EXERCISE DIRECTIONS: Every entry must appear in the answer exactly as it does here.

━━━

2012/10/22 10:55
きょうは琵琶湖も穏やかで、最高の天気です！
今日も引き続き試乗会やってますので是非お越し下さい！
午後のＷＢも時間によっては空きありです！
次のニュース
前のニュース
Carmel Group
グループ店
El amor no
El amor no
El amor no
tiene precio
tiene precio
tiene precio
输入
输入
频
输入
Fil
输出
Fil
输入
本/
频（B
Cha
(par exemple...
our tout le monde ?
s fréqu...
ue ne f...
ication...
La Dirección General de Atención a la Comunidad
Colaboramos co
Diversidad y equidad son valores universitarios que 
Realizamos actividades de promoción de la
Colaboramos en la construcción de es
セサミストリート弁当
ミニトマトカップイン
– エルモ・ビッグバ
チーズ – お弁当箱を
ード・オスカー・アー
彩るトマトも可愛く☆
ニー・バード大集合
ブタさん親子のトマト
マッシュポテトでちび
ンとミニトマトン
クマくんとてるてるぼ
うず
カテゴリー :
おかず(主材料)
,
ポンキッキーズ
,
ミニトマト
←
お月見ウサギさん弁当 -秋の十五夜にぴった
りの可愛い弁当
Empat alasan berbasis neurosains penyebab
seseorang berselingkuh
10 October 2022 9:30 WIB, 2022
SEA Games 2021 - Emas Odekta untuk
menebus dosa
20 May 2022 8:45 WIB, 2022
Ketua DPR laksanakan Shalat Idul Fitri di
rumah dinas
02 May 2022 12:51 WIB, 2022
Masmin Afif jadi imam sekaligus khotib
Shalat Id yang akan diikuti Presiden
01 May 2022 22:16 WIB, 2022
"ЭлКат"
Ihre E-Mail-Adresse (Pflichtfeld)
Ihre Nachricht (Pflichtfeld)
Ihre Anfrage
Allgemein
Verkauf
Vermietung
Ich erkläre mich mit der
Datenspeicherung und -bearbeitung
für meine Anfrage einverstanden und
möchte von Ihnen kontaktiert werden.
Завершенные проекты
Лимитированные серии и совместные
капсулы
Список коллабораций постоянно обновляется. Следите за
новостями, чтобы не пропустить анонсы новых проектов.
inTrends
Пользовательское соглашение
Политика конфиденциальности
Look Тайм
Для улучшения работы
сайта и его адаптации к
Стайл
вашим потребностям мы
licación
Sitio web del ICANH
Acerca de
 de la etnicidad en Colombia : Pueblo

━━━

EXERCISE RESULT:
2012/10/22 10:55
きょうは琵琶湖も穏やかで、最高の天気です！
今日も引き続き試乗会やってますので是非お越し下さい！
午後のＷＢも時間によっては空きありです！
次のニュース
前のニュース
Carmel Group
グループ店
El amor no
El amor no
El amor no
tiene precio
tiene precio
tiene precio
输入
输入
频
输入
Fil
输出
Fil
输入
本/
频（B
Cha
(par exemple...
our tout le monde ?
s fréqu...
ue ne f...
ication...
La Dirección General de Atención a la Comunidad
Colaboramos co
Diversidad y equidad son valores universitarios que 
Realizamos actividades de promoción de la
Colaboramos en la construcción de es
セサミストリート弁当
ミニトマトカップイン
– エルモ・ビッグバ
チーズ – お弁当箱を
ード・オスカー・アー
彩るトマトも可愛く☆
ニー・バード大集合
ブタさん親子のトマト
マッシュポテトでちび
ンとミニトマトン
クマくんとてるてるぼ
うず
カテゴリー :
おかず(主材料)
,
ポンキッキーズ
,
ミニトマト
←
お月見ウサギさん弁当 -秋の十五夜にぴった
りの可愛い弁当
Empat alasan berbasis neurosains penyebab
seseorang berselingkuh
10 October 2022 9:30 WIB, 2022
SEA Games 2021 - Emas Odekta untuk
menebus dosa
20 May 2022 8:45 WIB, 2022
Ketua DPR laksanakan Shalat Idul Fitri di
rumah dinas
02 May 2022 12:51 WIB, 2022
Masmin Afif jadi imam sekaligus khotib
Shalat Id yang akan diikuti Presiden
01 May 2022 22:16 WIB, 2022
"ЭлКат"
Ihre E-Mail-Adresse (Pflichtfeld)
Ihre Nachricht (Pflichtfeld)
Ihre Anfrage
Allgemein
Verkauf
Vermietung
Ich erkläre mich mit der
Datenspeicherung und -bearbeitung
für meine Anfrage einverstanden und
möchte von Ihnen kontaktiert werden.
Завершенные проекты
Лимитированные серии и совместные
капсулы
Список коллабораций постоянно обновляется. Следите за
новостями, чтобы не пропустить анонсы новых проектов.
inTrends
Пользовательское соглашение
Политика конфиденциальности
Look Тайм
Для улучшения работы
сайта и его адаптации к
Стайл
вашим потребностям мы
licación
Sitio web del ICANH
Acerca de
 de la etnicidad en Colombia : Pueblo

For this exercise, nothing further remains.